-------- Input material

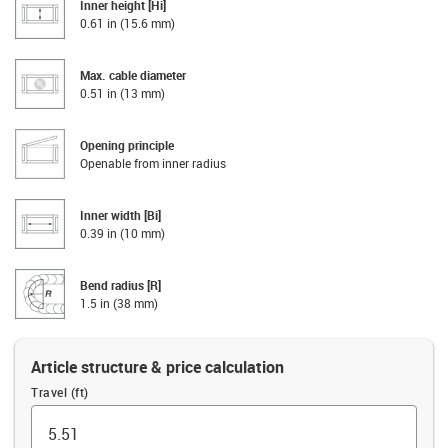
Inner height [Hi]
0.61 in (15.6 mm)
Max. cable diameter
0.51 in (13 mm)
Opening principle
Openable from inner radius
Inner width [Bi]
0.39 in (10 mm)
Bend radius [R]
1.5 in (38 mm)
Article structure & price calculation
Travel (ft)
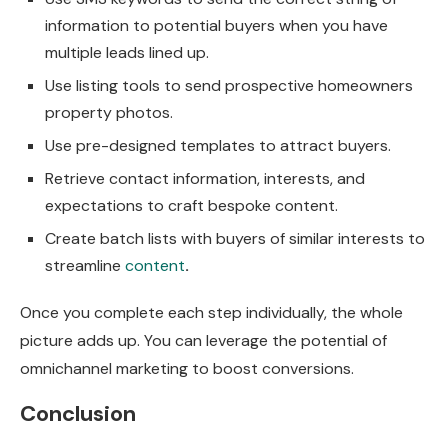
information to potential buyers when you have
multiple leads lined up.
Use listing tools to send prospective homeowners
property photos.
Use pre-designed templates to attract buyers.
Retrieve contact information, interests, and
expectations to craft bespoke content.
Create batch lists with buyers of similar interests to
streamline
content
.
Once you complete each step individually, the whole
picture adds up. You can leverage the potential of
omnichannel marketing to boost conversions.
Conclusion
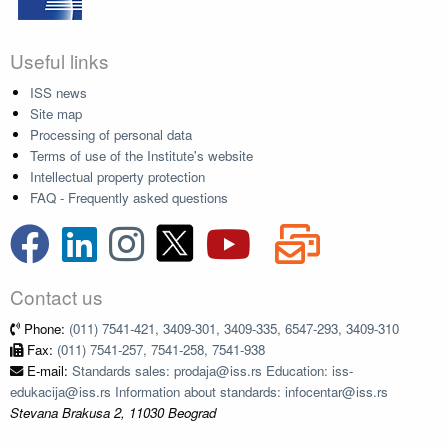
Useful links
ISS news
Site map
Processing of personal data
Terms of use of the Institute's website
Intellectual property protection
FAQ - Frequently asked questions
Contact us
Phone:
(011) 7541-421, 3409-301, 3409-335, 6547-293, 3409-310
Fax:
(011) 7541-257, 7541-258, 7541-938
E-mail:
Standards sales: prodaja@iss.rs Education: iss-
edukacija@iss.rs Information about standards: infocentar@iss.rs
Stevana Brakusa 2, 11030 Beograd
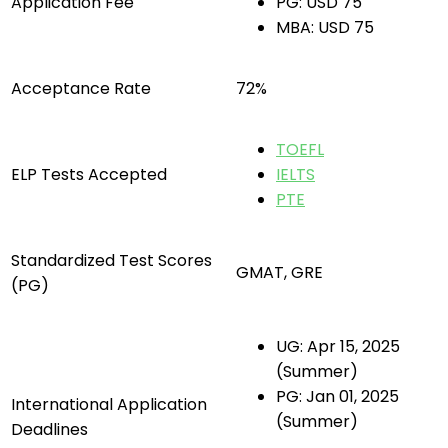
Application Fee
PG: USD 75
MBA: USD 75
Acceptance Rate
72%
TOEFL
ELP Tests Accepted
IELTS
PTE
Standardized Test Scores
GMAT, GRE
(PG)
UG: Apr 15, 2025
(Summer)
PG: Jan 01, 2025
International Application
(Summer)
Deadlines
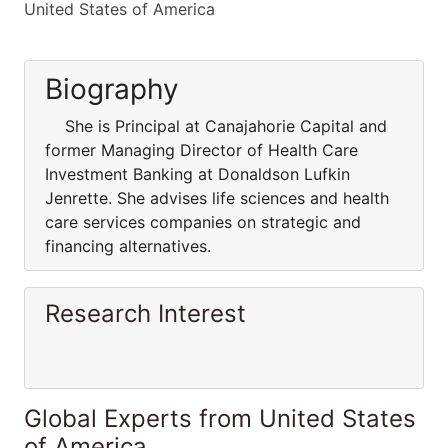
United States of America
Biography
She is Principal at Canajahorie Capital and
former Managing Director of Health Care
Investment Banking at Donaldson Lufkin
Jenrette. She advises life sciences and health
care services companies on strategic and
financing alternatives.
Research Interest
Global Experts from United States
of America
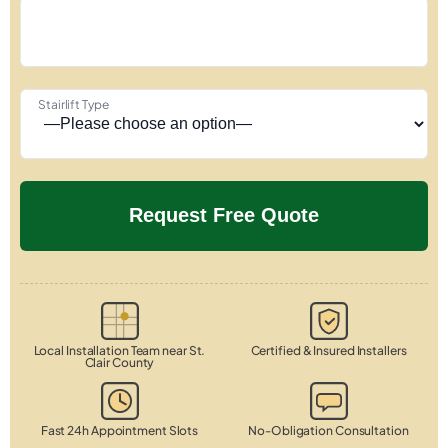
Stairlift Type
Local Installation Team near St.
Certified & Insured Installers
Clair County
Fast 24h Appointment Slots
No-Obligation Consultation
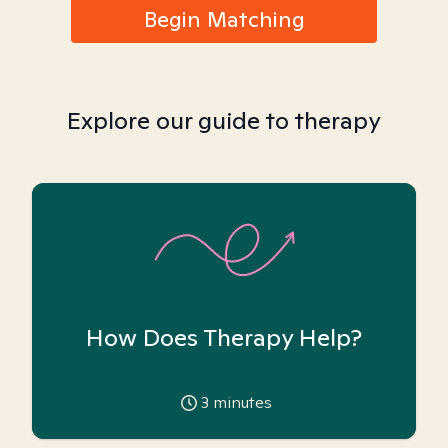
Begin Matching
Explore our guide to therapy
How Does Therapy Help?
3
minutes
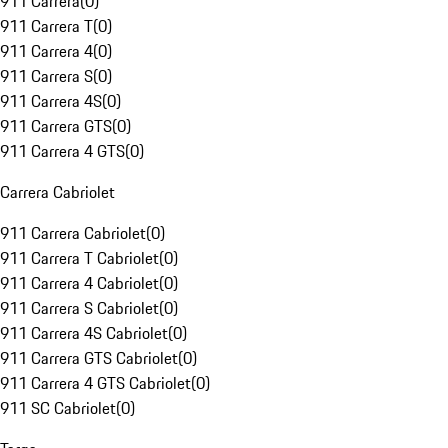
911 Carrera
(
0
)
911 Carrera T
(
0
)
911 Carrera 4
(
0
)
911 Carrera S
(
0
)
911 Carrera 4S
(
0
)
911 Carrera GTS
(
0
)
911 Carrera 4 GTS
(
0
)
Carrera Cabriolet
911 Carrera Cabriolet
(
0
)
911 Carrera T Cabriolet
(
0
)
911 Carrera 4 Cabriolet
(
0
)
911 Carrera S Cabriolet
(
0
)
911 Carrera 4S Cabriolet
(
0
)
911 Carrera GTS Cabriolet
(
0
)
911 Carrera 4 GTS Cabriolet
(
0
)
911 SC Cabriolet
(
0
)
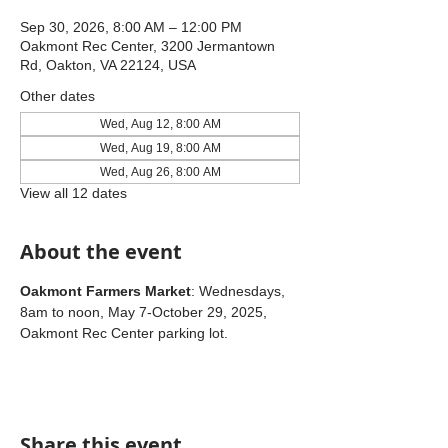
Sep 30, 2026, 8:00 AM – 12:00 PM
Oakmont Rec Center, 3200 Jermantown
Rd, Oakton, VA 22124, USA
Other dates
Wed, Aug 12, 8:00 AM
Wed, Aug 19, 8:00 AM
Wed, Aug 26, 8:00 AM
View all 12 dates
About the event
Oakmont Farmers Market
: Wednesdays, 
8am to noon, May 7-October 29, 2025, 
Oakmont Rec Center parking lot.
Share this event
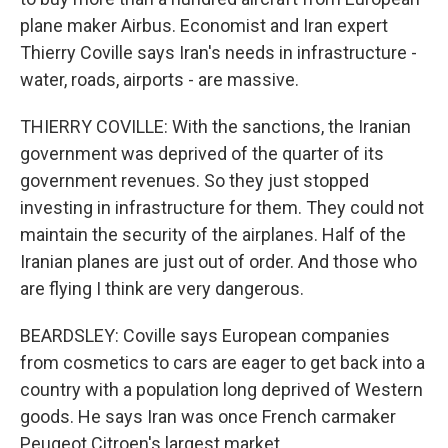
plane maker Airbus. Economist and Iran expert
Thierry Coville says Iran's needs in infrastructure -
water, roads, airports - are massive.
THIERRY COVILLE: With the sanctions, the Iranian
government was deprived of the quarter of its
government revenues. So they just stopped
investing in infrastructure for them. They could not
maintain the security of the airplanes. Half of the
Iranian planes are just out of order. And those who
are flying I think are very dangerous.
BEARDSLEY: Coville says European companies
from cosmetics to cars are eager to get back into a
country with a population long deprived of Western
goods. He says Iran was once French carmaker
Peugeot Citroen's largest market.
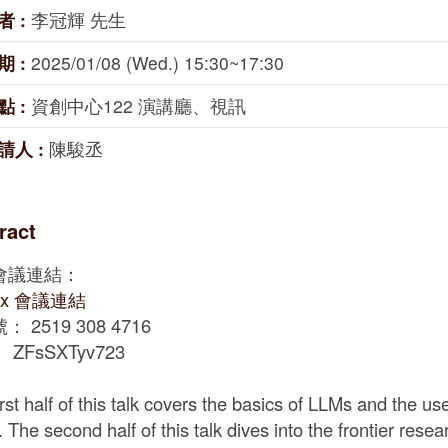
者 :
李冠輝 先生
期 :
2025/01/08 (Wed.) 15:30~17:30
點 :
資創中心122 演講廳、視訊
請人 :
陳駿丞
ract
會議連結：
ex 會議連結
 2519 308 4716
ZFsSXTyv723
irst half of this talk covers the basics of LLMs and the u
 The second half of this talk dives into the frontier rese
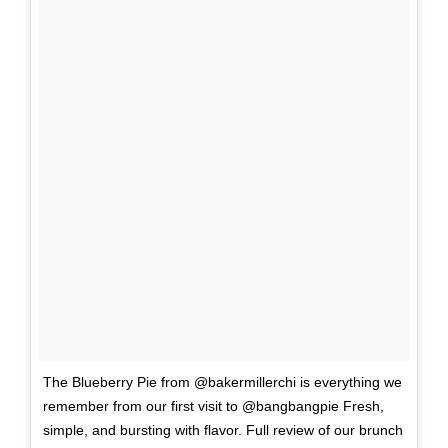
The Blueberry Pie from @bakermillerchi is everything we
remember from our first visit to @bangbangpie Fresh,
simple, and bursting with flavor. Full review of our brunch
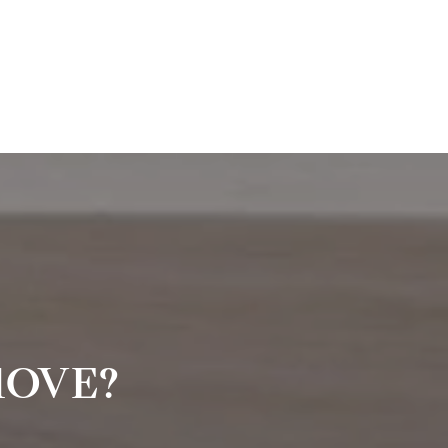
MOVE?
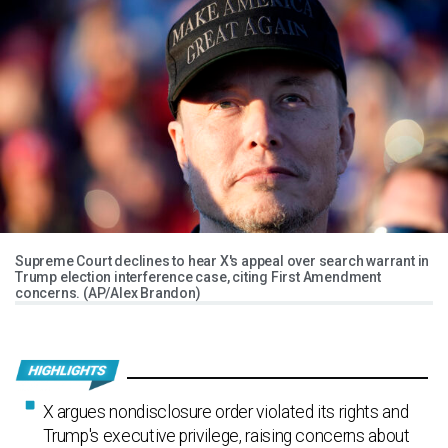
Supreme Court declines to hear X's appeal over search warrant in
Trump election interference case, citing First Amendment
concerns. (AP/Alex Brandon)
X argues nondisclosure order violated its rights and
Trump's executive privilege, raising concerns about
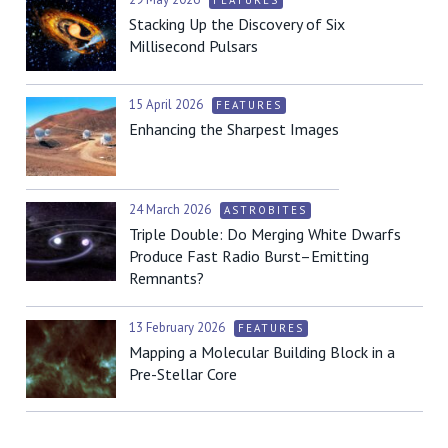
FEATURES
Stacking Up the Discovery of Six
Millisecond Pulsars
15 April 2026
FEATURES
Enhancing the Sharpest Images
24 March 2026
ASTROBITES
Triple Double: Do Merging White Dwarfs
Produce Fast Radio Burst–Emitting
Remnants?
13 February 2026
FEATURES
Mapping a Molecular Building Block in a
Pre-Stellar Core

----------------

Task item:
Above this task is a listing with pictures in it. Retype only the lines from the one containing "Investment Banking at Donaldson Lufkin" through the one containing "are flying I think are very dangerous.", both included, and not the pictures.

Solution to the exercise:
Investment Banking at Donaldson Lufkin
Jenrette. She advises life sciences and health
care services companies on strategic and
financing alternatives.
Research Interest
Global Experts from United States
of America
Stairlift Type
Local Installation Team near St.
Certified & Insured Installers
Clair County
Fast 24h Appointment Slots
No-Obligation Consultation
Begin Matching
Explore our guide to therapy
How Does Therapy Help?
3
minutes
911 Carrera
(
0
)
911 Carrera T
(
0
)
911 Carrera 4
(
0
)
911 Carrera S
(
0
)
911 Carrera 4S
(
0
)
911 Carrera GTS
(
0
)
911 Carrera 4 GTS
(
0
)
Carrera Cabriolet
911 Carrera Cabriolet
(
0
)
911 Carrera T Cabriolet
(
0
)
911 Carrera 4 Cabriolet
(
0
)
911 Carrera S Cabriolet
(
0
)
911 Carrera 4S Cabriolet
(
0
)
911 Carrera GTS Cabriolet
(
0
)
911 Carrera 4 GTS Cabriolet
(
0
)
911 SC Cabriolet
(
0
)
Sep 30, 2026, 8:00 AM – 12:00 PM
Oakmont Rec Center, 3200 Jermantown
Rd, Oakton, VA 22124, USA
Other dates
Wed, Aug 12, 8:00 AM
Wed, Aug 19, 8:00 AM
Wed, Aug 26, 8:00 AM
View all 12 dates
About the event
Oakmont Farmers Market
: Wednesdays, 
8am to noon, May 7-October 29, 2025, 
Oakmont Rec Center parking lot.
Share this event
plane maker Airbus. Economist and Iran expert
Thierry Coville says Iran's needs in infrastructure -
water, roads, airports - are massive.
THIERRY COVILLE: With the sanctions, the Iranian
government was deprived of the quarter of its
government revenues. So they just stopped
investing in infrastructure for them. They could not
maintain the security of the airplanes. Half of the
Iranian planes are just out of order. And those who
are flying I think are very dangerous.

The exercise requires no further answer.